REQUIREMENT: In the records below, the lines between the one holding "Видеосюжеты о сильных духом" and the one holding "Таким образом, физическая", inclusive, are to be transcribed exactly; no pictures are to be included.

GIVEN INFORMATION:
▼▼▼

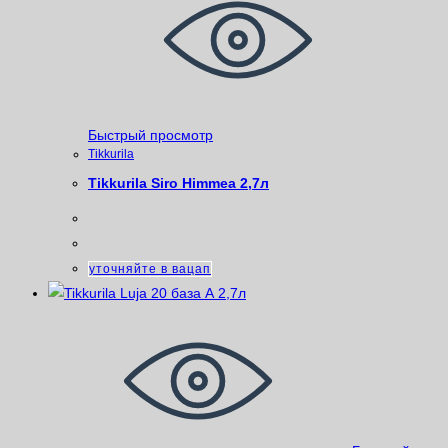
Быстрый просмотр
Tikkurila
Tikkurila Siro Himmea 2,7л
уточняйте в вацап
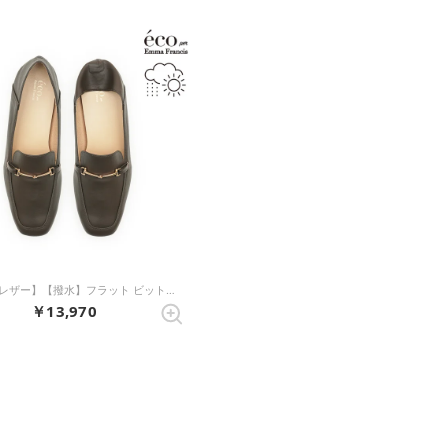
【アップルレザー】【撥水】フラット ビットローファー （ブラウン アップルレザースムース）
￥13,970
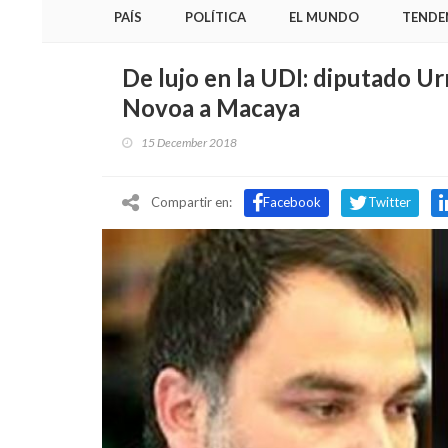
PAÍS
POLÍTICA
EL MUNDO
TENDE
De lujo en la UDI: diputado U
Novoa a Macaya
15 December 2018
Compartir en:
Facebook
Twitter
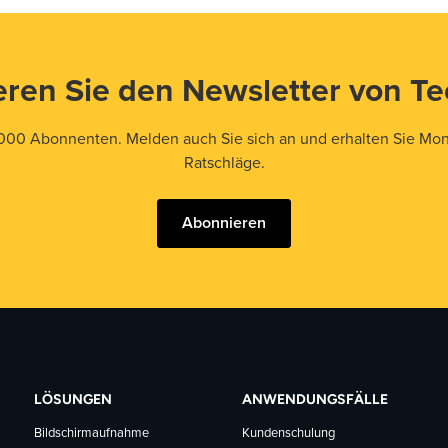
ren Sie den Newsletter von T
000 Abonnenten. Melden auch Sie sich an und erhalten Sie Mona
Ratschläge.
Abonnieren
LÖSUNGEN
ANWENDUNGSFÄLLE
Bildschirmaufnahme
Kundenschulung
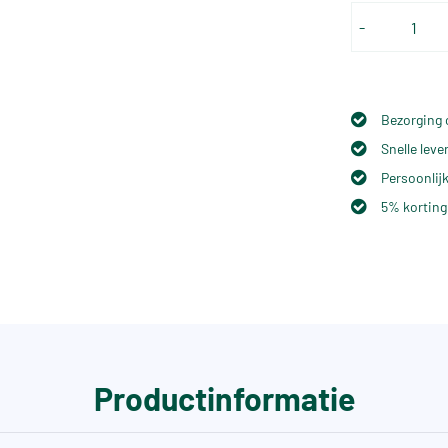
-
Bezorging 
Snelle lev
Persoonlijk
5% korting
Productinformatie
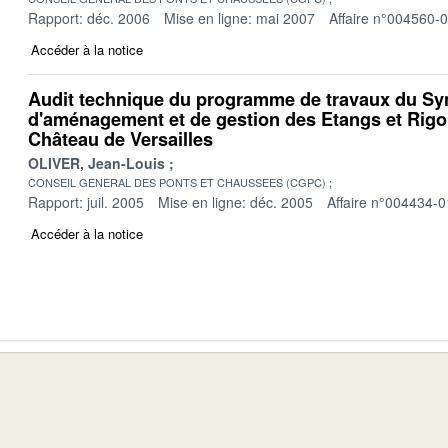
Rapport: déc. 2006
Mise en ligne: mai 2007
Affaire n°004560-
Accéder à la notice
Audit technique du programme de travaux du Sy
d'aménagement et de gestion des Etangs et Rig
Château de Versailles
OLIVER, Jean-Louis
CONSEIL GENERAL DES PONTS ET CHAUSSEES (CGPC)
Rapport: juil. 2005
Mise en ligne: déc. 2005
Affaire n°004434-0
Accéder à la notice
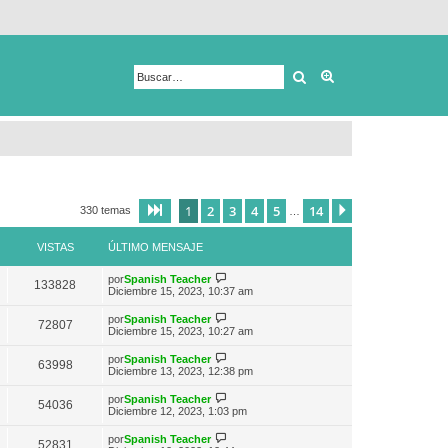
Buscar
Búsqueda avanza
1
2
3
4
5
14
Página
1
de
14
Siguiente
330 temas
…
VISTAS
ÚLTIMO MENSAJE
V
por
Spanish Teacher
133828
e
Diciembre 15, 2023, 10:37 am
r
ú
V
por
Spanish Teacher
72807
l
e
Diciembre 15, 2023, 10:27 am
t
r
i
ú
V
por
Spanish Teacher
m
63998
l
e
Diciembre 13, 2023, 12:38 pm
o
t
r
m
i
ú
e
V
por
Spanish Teacher
m
54036
l
n
e
Diciembre 12, 2023, 1:03 pm
o
t
s
r
m
i
a
ú
e
V
por
Spanish Teacher
m
52831
j
l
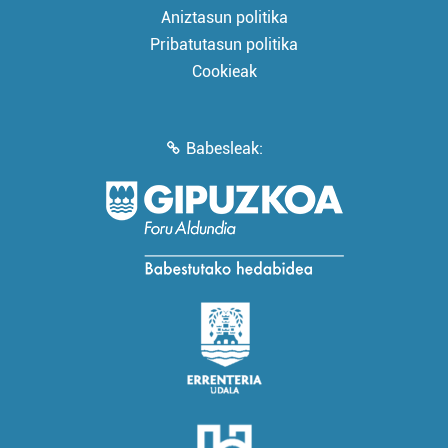
Aniztasun politika
Pribatutasun politika
Cookieak
Babesleak:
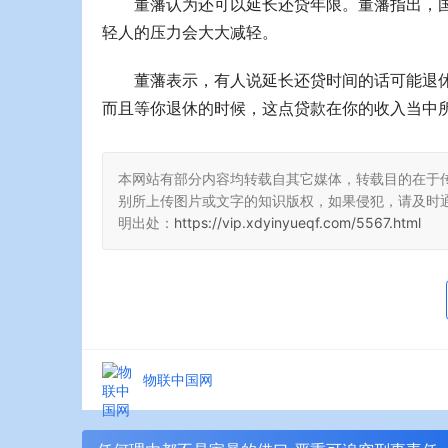
董藩认为还可以延长还贷年限。董藩指出，国
轻人的压力会大大减轻。
董藩表示，有人说延长还贷时间的话可能退
而且等你退休的时候，这点贷款在你的收入当中
本网站有部分内容均转载自其它媒体，转载目的在于
别所上传图片或文字的知识版权，如果侵犯，请及时
明出处：
https://vip.xdyinyueqf.com/5567.html
物联中国网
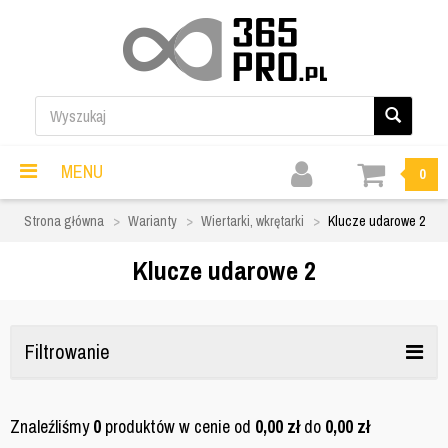
MENU
0
Strona główna
Warianty
Wiertarki, wkrętarki
Klucze udarowe 2
Klucze udarowe 2
Filtrowanie
Znaleźliśmy
0
produktów w cenie od
0,00
zł
do
0,00
zł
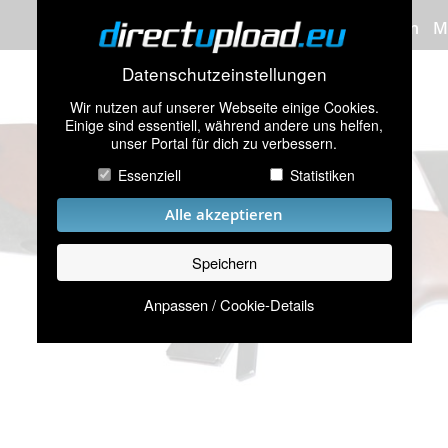
Bilder hochladen
M
Datenschutzeinstellungen
Wir nutzen auf unserer Webseite einige Cookies.
Einige sind essentiell, während andere uns helfen,
unser Portal für dich zu verbessern.
Essenziell
Statistiken
Alle akzeptieren
Speichern
Anpassen / Cookie-Details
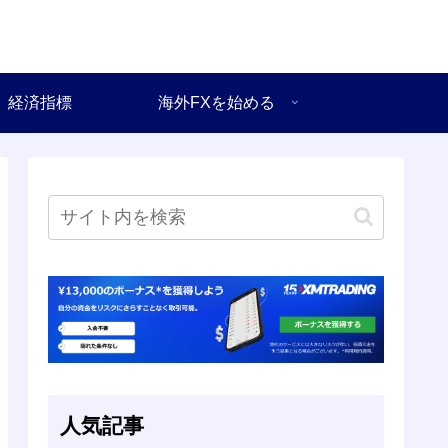
経済指標
海外FXを始める
人気記事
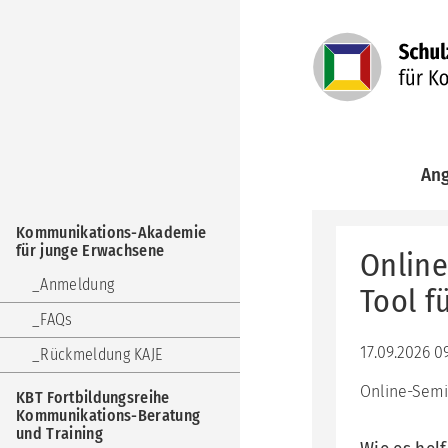
Navigation
An
überspringen
Kom
Navigation
Aka
Kommunikations-Akademie
überspringen
für
für junge Erwachsene
Online
jun
Erw
Anmeldung
Tool f
KBT
FAQs
Fort
Kom
17.09.2026 0
Rückmeldung KAJE
Ber
und
Online-Semi
KBT Fortbildungsreihe
Trai
Kommunikations-Beratung
und Training
KuF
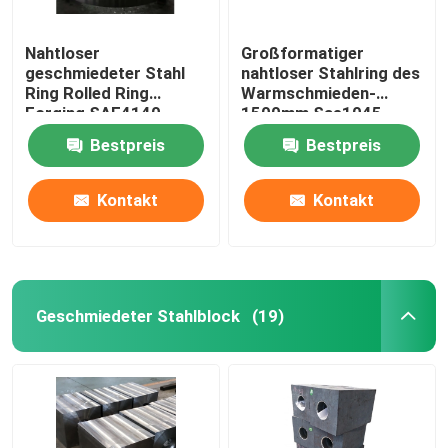
Nahtloser
Großformatiger
geschmiedeter Stahl
nahtloser Stahlring des
Ring Rolled Ring
Warmschmieden-
Forging SAE4140
1500mm Sae1045
SAE4340 OD3000mm
Sae4340
Bestpreis
Bestpreis
Kontakt
Kontakt
Geschmiedeter Stahlblock
(19)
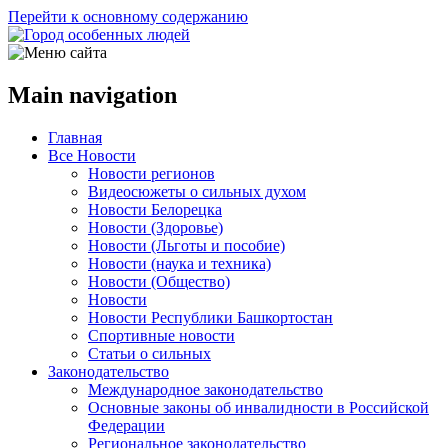
Перейти к основному содержанию
Main navigation
Главная
Все Новости
Новости регионов
Видеосюжеты о сильных духом
Новости Белорецка
Новости (Здоровье)
Новости (Льготы и пособие)
Новости (наука и техника)
Новости (Общество)
Новости
Новости Республики Башкортостан
Спортивные новости
Статьи о сильных
Законодательство
Международное законодательство
Основные законы об инвалидности в Российской
Федерации
Региональное законодательство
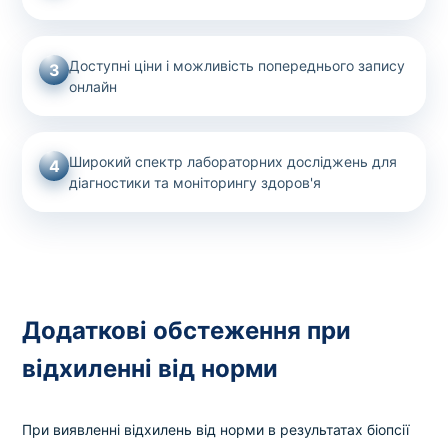
Доступні ціни і можливість попереднього запису
3
онлайн
Широкий спектр лабораторних досліджень для
4
діагностики та моніторингу здоров'я
Додаткові обстеження при
відхиленні від норми
При виявленні відхилень від норми в результатах біопсії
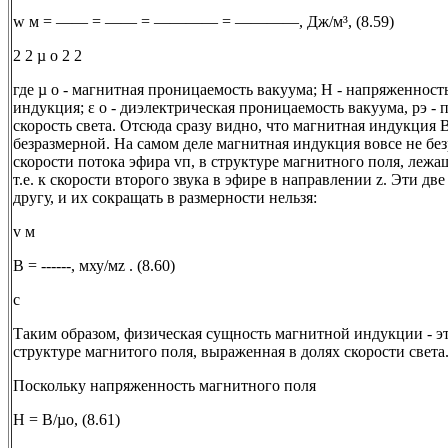
w м = —— = —— = ———— = ————, Дж/м³, (8.59)
2 2 µ o 2 2
где µ o - магнитная проницаемость вакуума; H - напряженност
индукция; ε o - диэлектрическая проницаемость вакуума, рэ - п
скорость света. Отсюда сразу видно, что магнитная индукция
безразмерной. На самом деле магнитная индукция вовсе не без
скорости потока эфира vп, в структуре магнитного поля, лежащ
т.е. к скорости второго звука в эфире в направлении z. Эти д
другу, и их сокращать в размерности нельзя:
v м
В = ------, мху/мz . (8.60)
с
Таким образом, физическая сущность магнитной индукции - эт
структуре магнитого поля, выраженная в долях скорости света
Поскольку напряженность магнитного поля
Н = В/µо, (8.61)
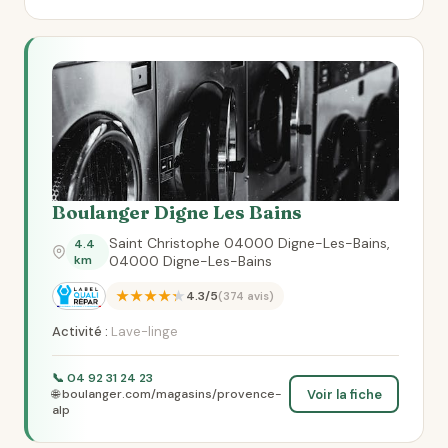
Boulanger Digne Les Bains
Saint Christophe 04000 Digne-Les-Bains,
4.4
km
04000 Digne-Les-Bains
★★★★★
4.3/5
(374 avis)
Activité :
Lave-linge
📞 04 92 31 24 23
Voir la fiche
🌐 boulanger.com/magasins/provence-
alp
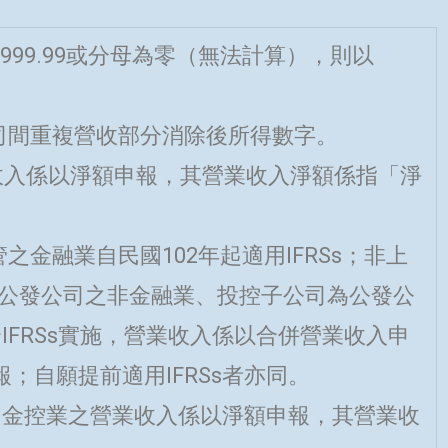
999.99或分母為零（無法計算），則以
司間重複營收部分消除後所得數字。
業收入係以淨額申報，其營業收入淨額係指「淨
之金融業自民國102年起適用IFRSs；非上
為公發公司之非金融業、投控子公司為公發公
配合IFRSs實施，營業收入係以合併營業收入申
；自願提前適用IFRSs者亦同。
實施，金控業之營業收入係以淨額申報，其營業收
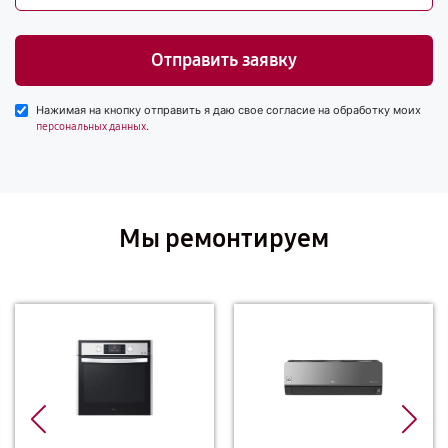
Отправить заявку
Нажимая на кнопку отправить я даю свое согласие на обработку моих
.
персональных данных
Мы ремонтируем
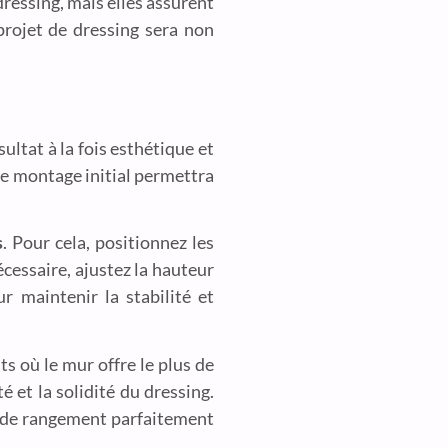
ressing, mais elles assurent
projet de dressing sera non
ultat à la fois esthétique et
Ce montage initial permettra
s
. Pour cela, positionnez les
écessaire, ajustez la hauteur
r maintenir la stabilité et
ts où le mur offre le plus de
é et la solidité du dressing.
ce de rangement parfaitement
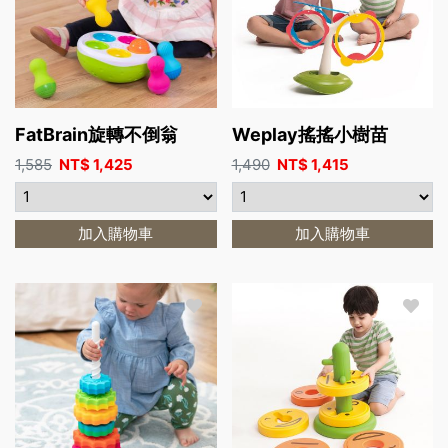
FatBrain旋轉不倒翁
Weplay搖搖小樹苗
1,585
NT$
1,425
1,490
NT$
1,415
加入購物車
加入購物車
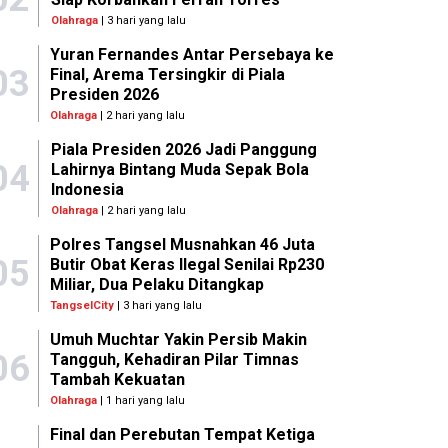
Olahraga
| 3 hari yang lalu
Yuran Fernandes Antar Persebaya ke
03
Final, Arema Tersingkir di Piala
Presiden 2026
Olahraga
| 2 hari yang lalu
Piala Presiden 2026 Jadi Panggung
04
Lahirnya Bintang Muda Sepak Bola
Indonesia
Olahraga
| 2 hari yang lalu
Polres Tangsel Musnahkan 46 Juta
05
Butir Obat Keras Ilegal Senilai Rp230
Miliar, Dua Pelaku Ditangkap
TangselCity
| 3 hari yang lalu
Umuh Muchtar Yakin Persib Makin
06
Tangguh, Kehadiran Pilar Timnas
Tambah Kekuatan
Olahraga
| 1 hari yang lalu
Final dan Perebutan Tempat Ketiga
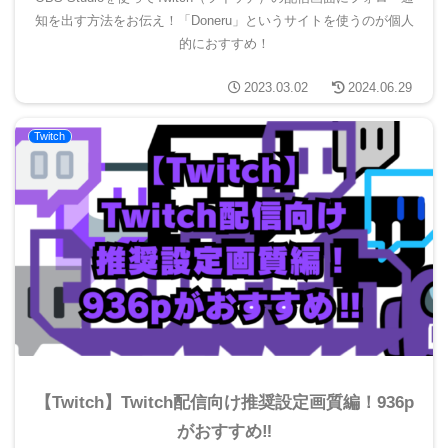
知を出す方法をお伝え！「Doneru」というサイトを使うのが個人
的におすすめ！
2023.03.02
2024.06.29
Twitch
【Twitch】Twitch配信向け推奨設定画質編！936p
がおすすめ‼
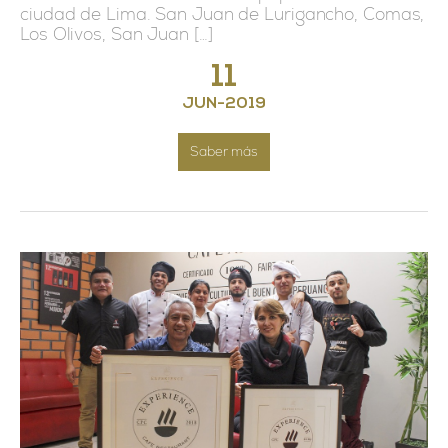
ciudad de Lima. San Juan de Lurigancho, Comas,
Los Olivos, San Juan […]
11
JUN
-
2019
Saber más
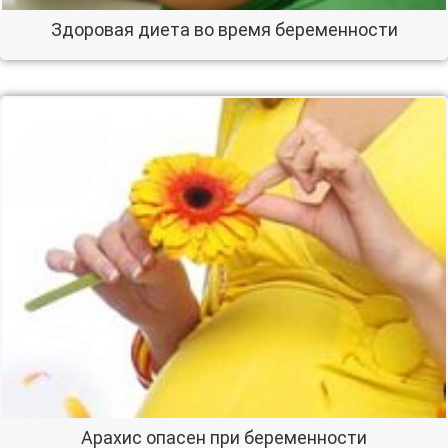
Здоровая диета во время беременности
Арахис опасен при беременности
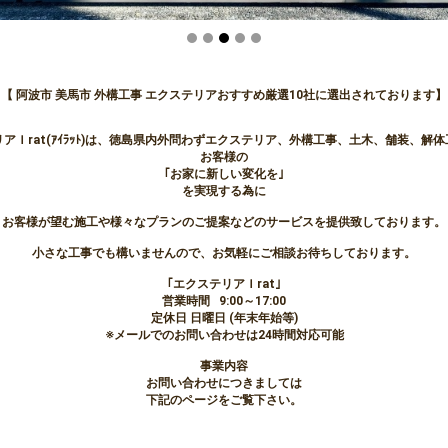
【 阿波市 美馬市 外構工事 エクステリアおすすめ厳選10社に選出されております】
アＩrat(ｱｲﾗｯﾄ)は、徳島県内外問わずエクステリア、外構工事、土木、舗装、解
お客様の
｢お家に新しい変化を｣
を実現する為に
お客様が望む施工や様々なプランのご提案などのサービスを提供致しております。
小さな工事でも構いませんので、お気軽にご相談お待ちしております。
｢エクステリアＩrat｣
営業時間 9:00～17:00
定休日 日曜日 (年末年始等)
※メールでのお問い合わせは24時間対応可能
事業内容
お問い合わせにつきましては
下記のページをご覧下さい。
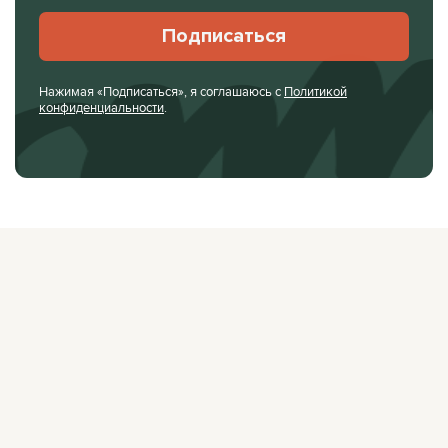
Подписаться
Нажимая «Подписаться», я соглашаюсь с
Политикой
конфиденциальности
.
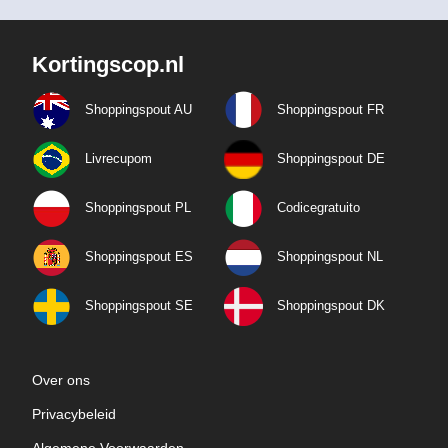
Kortingscop.nl
Shoppingspout AU
Shoppingspout FR
Livrecupom
Shoppingspout DE
Shoppingspout PL
Codicegratuito
Shoppingspout ES
Shoppingspout NL
Shoppingspout SE
Shoppingspout DK
Over ons
Privacybeleid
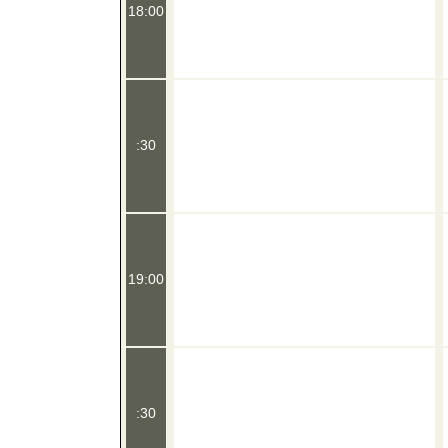
18:00
:30
19:00
:30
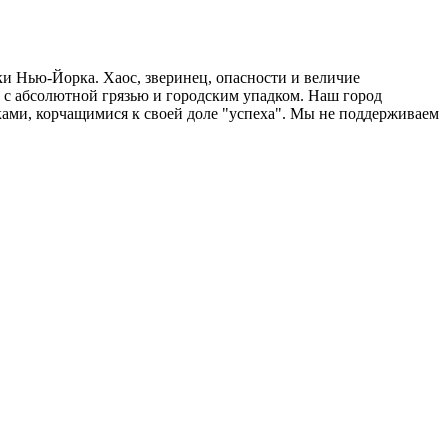
и Нью-Йорка. Хаос, зверинец, опасности и величие
 с абсолютной грязью и городским упадком. Наш город
ками, корчащимися к своей доле "успеха". Мы не поддерживаем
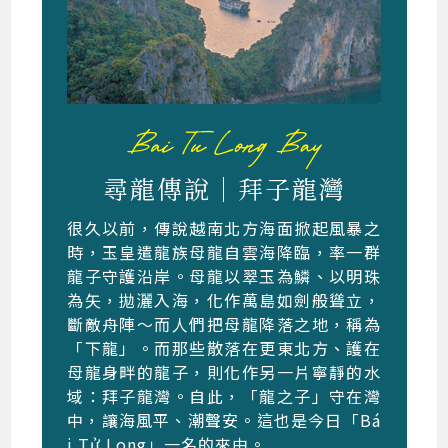
尋龍傳說｜拜子龍灣
很久以前，傳說越南北方海面掀起風暴之
時，玉皇遣龍族母龍自雲海降臨，率一群
龍子守護沿岸。母龍以翠玉為鱗、以明珠
為矢，拋灑入海，化作萬島如劍般聳立，
斷敵舟陣～而人們把母龍降落之地，稱為
「下龍」。而那些散落在更東北方、護在
母龍身畔的龍子，則化作另一片寧靜的水
域：拜子龍灣。自此，「龍之子」守在灣
中，讓海風平、潮聲安。這也是今日「Bá
i Tử Long」一名的來由。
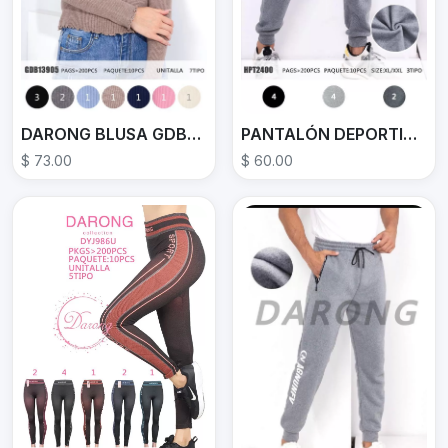
DARONG BLUSA GDB13905
PANTALÓN DEPORTIVO HPT2400
$ 73.00
$ 60.00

▲▲▲

TASK RESULT:
Видеосюжеты о сильных духом
Новости Белорецка
Новости (Здоровье)
Новости (Льготы и пособие)
Новости (наука и техника)
Новости (Общество)
Новости
Новости Республики Башкортостан
Спортивные новости
Статьи о сильных
Законодательство
Международное законодательство
Основные законы об инвалидности в Российской
Федерации
Региональное законодательство
Доступні ціни і можливість попереднього запису
3
онлайн
Широкий спектр лабораторних досліджень для
4
діагностики та моніторингу здоров'я
Додаткові обстеження при
відхиленні від норми
При виявленні відхилень від норми в результатах біопсії
w м = —— = —— = ———— = ————, Дж/м³, (8.59)
2 2 µ o 2 2
где µ o - магнитная проницаемость вакуума; H - напряженност
индукция; ε o - диэлектрическая проницаемость вакуума, рэ - п
скорость света. Отсюда сразу видно, что магнитная индукция
безразмерной. На самом деле магнитная индукция вовсе не без
скорости потока эфира vп, в структуре магнитного поля, лежащ
т.е. к скорости второго звука в эфире в направлении z. Эти д
другу, и их сокращать в размерности нельзя:
v м
В = ------, мху/мz . (8.60)
с
Таким образом, физическая сущность магнитной индукции - эт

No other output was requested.